I am using Dask and Rapidsai to run an xgboost model on a large (6.9GB) dataset. The hardware is 4x 2080 TIs with 11 GB of memory each. The raw dataset has a few dozen target columns that have been one-hot encoded, so I am trying to run a loop that keeps one target column at a time, drops the rest, runs the model, and repeats.

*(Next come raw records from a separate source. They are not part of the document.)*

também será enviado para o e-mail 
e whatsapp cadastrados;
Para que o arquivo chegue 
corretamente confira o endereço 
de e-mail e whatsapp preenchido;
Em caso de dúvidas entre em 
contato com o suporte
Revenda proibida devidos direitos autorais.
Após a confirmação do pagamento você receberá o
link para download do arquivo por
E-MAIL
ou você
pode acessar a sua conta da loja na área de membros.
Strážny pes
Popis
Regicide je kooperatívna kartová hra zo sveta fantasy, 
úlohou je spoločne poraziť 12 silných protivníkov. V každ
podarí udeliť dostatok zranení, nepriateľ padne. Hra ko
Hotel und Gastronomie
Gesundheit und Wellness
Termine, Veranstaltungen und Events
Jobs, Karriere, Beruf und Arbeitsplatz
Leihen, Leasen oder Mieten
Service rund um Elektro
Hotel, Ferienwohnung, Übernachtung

Here's some pseudocode to show the process:
with LocalCUDACluster(n_workers=4) as cluster:
with Client(cluster) as client:
raw_data = dask_cudf.read_csv(MyFile)
d_train, d_test = 'function to drop all target columns but one, then create
DaskDMatrix objects for training and testing'
model = 'Custom gridsearch function that loops through xgb.dask.train function and
returns a dict of optimal params'
Ok, so if I run that on any individual target column, it works fine-- pushes up against available memory, but doesn't break. If I try to do it with a loop after the cluster/client assignment:
targets = ['target1', 'target2', ...]
with LocalCUDACluster(n_workers=4) as cluster:
with Client(cluster) as client:
for target in targets:
same code as above
it breaks on the third run through the loop, running out of memory. If, instead, I assign the cluster/client within the loop:
targets = ['target1', 'target2', ...]
for target in targets:
with LocalCUDACluster(n_workers=4) as cluster:
with Client(cluster) as client:
same code as above
it works fine.
So, I'm guessing that some of the objects I created in a loop run are obviously persisting, right? So, I tried setting d_train and d_test to empty lists at the end of each loop to clear out the memory, but that didn't work. It also doesn't matter if I read in the raw data before the loop or within it, or any other changes.
The only thing that seems to work is to reinitialize the cluster and client at the end of each loop.
Why is that? Is there a more efficient way of handling memory in a loop over dask partitions? I've read that dask is very inefficient in loops, anyway, so maybe I shouldn't even be doing things this way.
Any insight into memory management with dask or rapids would be greatly appreciated.